Ibn Ṭufayl's most important work, the philosophical romance RisālatḤayy ibn Yaqẓān, has several references to astronomy. As is well known, the book describes the process of self‐education by a child Ḥayy, either the son of a princess or born by spontaneous generation, who grows up abandoned on a desert island. By means of his own understanding, he is able to discover all kinds of truth and knowledge: technical, physical, philosophical, and spiritual. The study of the heavens plays an essential role in Ḥayy's inquiries; he is able to ascertain the mechanics of celestial bodies without the help of others. The paragraphs devoted to this question mainly deal with the philosophical sides of cosmology (the souls of celestial bodies, their influence on the sublunary world, etc.) to the extent that it is difficult to deduce anything really useful from them about Ibn Ṭufayl's astronomical thought. Nevertheless, a passage in which he mentions that the celestial bodies can move either around their own center or around another center suggests that, in spite of what Biṭrūjī says, the author may have accepted eccentrics at some stage, thus sharing the opinion of Ibn Bājja.

Selected References

Conrad, Lawrence I. (ed.) (1996). The World of Ibn Ṭufayl: Interdisciplinary Perspectives on Ḥayy ibn Yaqẓān. Leiden: E. J. Brill.

Forcada, Miquel (1999). “La ciencia en Averroes.” In Averroes y los averroísmos: Actas del III Congreso Nacional de Filosofía Medieval, pp. 49–102. Zaragoza: Sociedad de Filosofía Medieval.

Goldstein, Bernard R. (1971). Al‐Birūjī: On the Principles of Astronomy. 2 vols. New Haven: Yale University Press.
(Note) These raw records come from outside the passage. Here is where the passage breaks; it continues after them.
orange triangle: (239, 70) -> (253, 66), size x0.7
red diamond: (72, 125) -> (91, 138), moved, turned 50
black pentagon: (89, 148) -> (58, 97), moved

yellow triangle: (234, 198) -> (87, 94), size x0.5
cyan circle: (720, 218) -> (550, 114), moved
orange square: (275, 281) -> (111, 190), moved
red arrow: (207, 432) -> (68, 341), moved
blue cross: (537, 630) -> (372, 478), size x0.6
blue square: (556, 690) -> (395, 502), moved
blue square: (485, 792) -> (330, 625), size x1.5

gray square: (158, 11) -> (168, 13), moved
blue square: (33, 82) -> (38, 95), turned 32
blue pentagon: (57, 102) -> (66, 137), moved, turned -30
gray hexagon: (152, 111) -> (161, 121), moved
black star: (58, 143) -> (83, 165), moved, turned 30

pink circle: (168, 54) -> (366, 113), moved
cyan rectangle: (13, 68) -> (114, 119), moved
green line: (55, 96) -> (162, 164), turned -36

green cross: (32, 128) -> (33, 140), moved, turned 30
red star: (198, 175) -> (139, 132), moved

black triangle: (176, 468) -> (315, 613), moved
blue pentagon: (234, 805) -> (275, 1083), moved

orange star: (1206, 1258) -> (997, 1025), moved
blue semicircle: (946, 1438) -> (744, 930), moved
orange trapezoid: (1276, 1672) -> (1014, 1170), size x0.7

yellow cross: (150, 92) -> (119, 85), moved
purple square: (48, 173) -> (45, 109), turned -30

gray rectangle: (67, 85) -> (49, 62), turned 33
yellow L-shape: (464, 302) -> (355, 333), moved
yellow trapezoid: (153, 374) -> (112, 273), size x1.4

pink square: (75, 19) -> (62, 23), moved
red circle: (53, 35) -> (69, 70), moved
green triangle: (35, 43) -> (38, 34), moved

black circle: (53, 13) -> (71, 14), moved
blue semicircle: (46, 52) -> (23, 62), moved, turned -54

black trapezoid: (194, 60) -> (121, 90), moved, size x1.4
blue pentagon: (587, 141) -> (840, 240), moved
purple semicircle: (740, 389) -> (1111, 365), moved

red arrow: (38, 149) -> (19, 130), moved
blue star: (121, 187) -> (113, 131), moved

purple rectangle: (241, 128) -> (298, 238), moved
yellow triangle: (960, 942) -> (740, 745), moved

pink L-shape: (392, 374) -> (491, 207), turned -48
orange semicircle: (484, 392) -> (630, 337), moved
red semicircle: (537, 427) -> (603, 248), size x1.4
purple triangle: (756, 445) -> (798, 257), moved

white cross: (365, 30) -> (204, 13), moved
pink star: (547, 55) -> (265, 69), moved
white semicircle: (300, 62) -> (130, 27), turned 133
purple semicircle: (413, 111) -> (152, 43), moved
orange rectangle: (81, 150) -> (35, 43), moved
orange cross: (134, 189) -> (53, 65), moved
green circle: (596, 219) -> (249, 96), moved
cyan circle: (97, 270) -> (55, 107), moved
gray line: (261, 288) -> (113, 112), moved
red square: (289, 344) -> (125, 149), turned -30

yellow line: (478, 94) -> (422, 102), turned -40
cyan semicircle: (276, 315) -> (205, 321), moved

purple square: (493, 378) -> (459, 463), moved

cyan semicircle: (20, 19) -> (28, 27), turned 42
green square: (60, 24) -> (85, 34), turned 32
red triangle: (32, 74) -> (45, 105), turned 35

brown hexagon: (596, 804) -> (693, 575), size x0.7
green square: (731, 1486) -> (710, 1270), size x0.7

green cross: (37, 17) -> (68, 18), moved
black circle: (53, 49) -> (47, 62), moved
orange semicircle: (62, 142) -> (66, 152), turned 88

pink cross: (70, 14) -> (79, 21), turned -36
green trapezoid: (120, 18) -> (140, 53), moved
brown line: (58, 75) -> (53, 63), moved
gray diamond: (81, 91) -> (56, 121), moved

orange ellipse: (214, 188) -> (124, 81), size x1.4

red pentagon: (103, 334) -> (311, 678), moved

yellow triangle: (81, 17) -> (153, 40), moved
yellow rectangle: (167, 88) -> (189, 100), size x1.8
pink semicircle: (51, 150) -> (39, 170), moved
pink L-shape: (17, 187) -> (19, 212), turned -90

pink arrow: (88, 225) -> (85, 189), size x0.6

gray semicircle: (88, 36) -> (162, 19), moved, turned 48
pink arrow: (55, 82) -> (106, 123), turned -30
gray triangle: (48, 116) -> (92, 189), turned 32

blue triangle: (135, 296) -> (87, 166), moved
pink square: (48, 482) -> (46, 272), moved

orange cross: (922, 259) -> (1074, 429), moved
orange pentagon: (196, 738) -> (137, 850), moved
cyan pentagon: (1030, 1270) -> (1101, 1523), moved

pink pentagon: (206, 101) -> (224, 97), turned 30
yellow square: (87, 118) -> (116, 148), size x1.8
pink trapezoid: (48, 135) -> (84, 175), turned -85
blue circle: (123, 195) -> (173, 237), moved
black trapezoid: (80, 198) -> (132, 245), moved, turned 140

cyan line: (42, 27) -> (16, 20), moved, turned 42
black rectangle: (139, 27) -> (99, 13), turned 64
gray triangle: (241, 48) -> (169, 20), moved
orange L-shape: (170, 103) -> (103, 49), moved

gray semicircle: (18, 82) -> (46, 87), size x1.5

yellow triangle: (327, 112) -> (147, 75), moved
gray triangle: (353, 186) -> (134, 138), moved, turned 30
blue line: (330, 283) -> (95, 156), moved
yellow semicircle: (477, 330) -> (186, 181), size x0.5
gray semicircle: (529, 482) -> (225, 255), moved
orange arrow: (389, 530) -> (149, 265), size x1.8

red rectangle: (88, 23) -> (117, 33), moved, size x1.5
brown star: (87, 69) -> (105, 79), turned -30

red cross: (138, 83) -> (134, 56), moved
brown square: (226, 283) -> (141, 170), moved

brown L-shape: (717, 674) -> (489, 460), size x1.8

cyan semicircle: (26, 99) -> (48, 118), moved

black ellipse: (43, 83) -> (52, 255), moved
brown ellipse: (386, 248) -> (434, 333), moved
Goodman, Lenn E. (1996). “Ibn Ṭufayl.” In History of Islamic Philosophy, edited by Seyyed Hossein Nasr and Oliver Leaman, pp. 313–329. London: Routledge.

Ibn Ṭufayl (1936). Risālat Ḥayy ibn Yaqẓān, edited and translated into French by L. Gauthier. Beirut: Imprimerie Catholique. (Translated into English by L. E. Goodman as Ibn Ṭufayl's Ḥayy b. Yaqẓān, a Philosophical Tale. New York, 1972.)

Sabra, A. I. (1984). “The Andalusian Revolt against Ptolemaic Astronomy: Averroes and al‐Biṭrūjī.” In Transformation and Tradition in the Sciences, edited by Everett Mendelsohn, pp. 133–153. Cambridge: Cambridge University Press. (Reprinted in Sabra, Optics, Astronomy and Logic, XV. Aldershot: Ashgate, 1994.)

Samsó, Julio (1992). Las ciencias de los antiguos en al‐Andalus. Madrid: Mapfre.